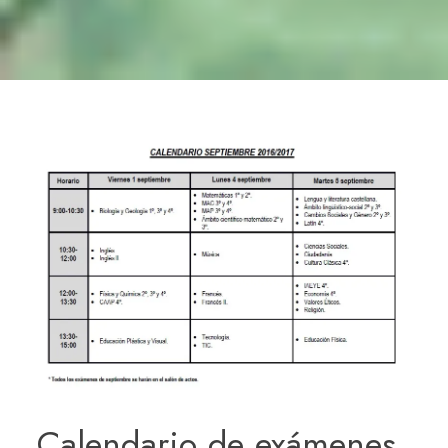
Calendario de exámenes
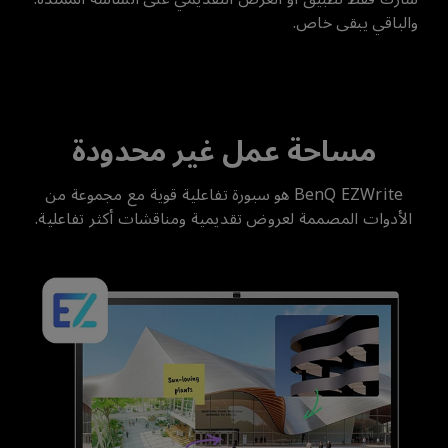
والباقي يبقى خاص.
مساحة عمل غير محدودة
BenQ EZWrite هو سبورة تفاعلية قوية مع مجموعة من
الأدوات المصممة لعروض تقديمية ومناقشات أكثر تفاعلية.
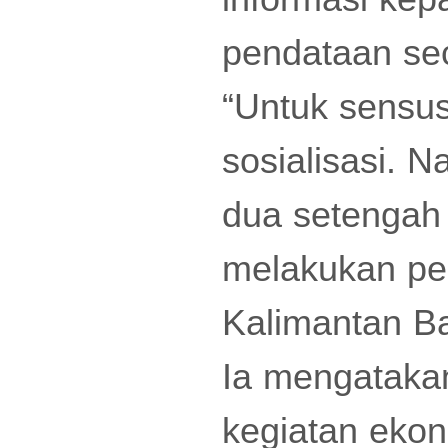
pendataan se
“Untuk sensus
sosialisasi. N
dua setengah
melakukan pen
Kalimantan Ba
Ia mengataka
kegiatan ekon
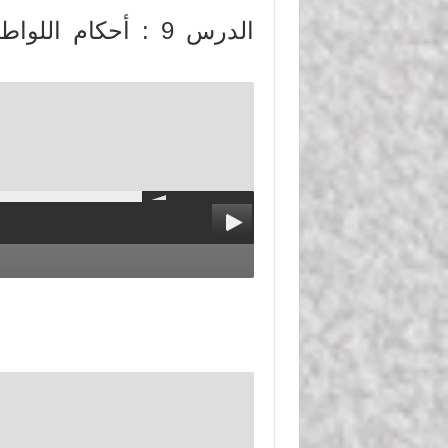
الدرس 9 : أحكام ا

* * *

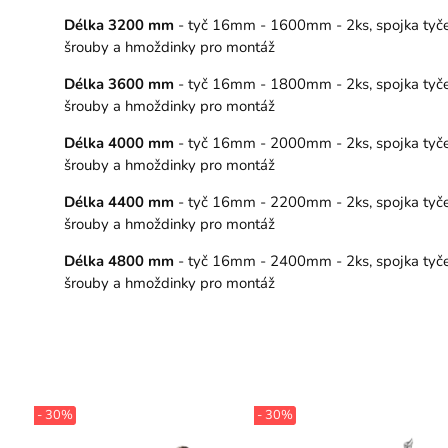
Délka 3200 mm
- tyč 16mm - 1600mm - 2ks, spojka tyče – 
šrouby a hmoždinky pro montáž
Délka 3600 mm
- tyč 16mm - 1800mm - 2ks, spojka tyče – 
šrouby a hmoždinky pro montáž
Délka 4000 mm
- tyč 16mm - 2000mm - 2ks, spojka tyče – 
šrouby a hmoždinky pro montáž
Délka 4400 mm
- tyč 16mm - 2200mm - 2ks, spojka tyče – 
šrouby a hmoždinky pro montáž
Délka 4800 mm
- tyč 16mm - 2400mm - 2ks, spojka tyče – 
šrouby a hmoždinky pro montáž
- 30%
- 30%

▶ **Directions for this task**
Each line above that falls between the line with "Kalimantan Ba" and the line with "الدرس 9 : أحكام ا" should be printed exactly, together with those two lines, but the pictures should not.

▶ **Solution for this problem**
Kalimantan Ba
Ia mengataka
kegiatan ekon
الدرس 9 : أحكام ا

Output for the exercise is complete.